*** EXTRACTED ENTRIES Section Begins ***

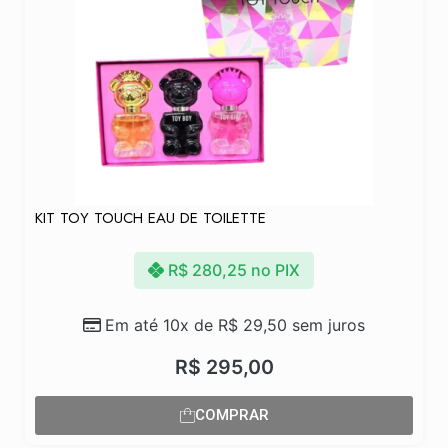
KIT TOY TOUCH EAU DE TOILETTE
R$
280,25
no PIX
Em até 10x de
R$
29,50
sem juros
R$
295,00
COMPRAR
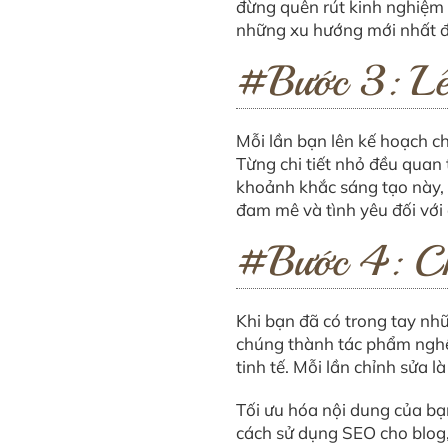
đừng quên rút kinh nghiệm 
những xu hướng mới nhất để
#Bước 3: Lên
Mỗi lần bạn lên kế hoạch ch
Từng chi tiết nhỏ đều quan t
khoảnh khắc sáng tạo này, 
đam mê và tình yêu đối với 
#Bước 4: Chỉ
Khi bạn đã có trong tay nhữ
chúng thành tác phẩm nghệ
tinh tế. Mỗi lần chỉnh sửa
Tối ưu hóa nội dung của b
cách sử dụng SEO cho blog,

*** EXTRACTED ENTRIES Section Ends ***
*** EXTRACTED ENTRIES Section Begins ***

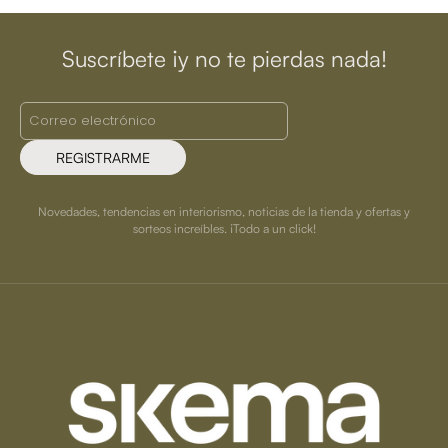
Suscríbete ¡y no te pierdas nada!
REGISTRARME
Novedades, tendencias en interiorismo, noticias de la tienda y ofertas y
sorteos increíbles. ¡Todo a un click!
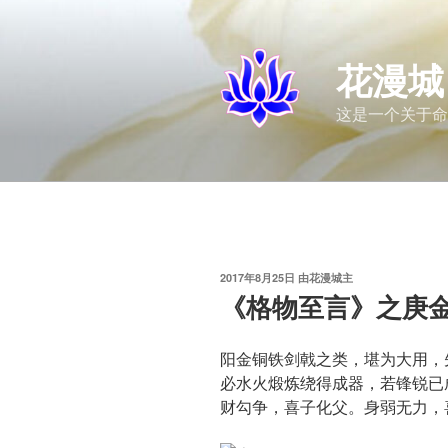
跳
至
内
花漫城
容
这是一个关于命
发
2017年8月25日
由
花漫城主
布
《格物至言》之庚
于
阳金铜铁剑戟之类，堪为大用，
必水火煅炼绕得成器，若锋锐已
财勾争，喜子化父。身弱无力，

*** EXTRACTED ENTRIES Section Ends ***

### REQUIRED ACTION
Of the entries above, repeat exactly the lines from the line with "những xu hướng mới nhất để" through the line with "cách sử dụng", both of them included.

### RESULT OF THE EXERCISE
những xu hướng mới nhất để
#Bước 3: Lên
Mỗi lần bạn lên kế hoạch ch
Từng chi tiết nhỏ đều quan t
khoảnh khắc sáng tạo này, 
đam mê và tình yêu đối với 
#Bước 4: Chỉ
Khi bạn đã có trong tay nhữ
chúng thành tác phẩm nghệ
tinh tế. Mỗi lần chỉnh sửa
Tối ưu hóa nội dung của b
cách sử dụng SEO cho blog,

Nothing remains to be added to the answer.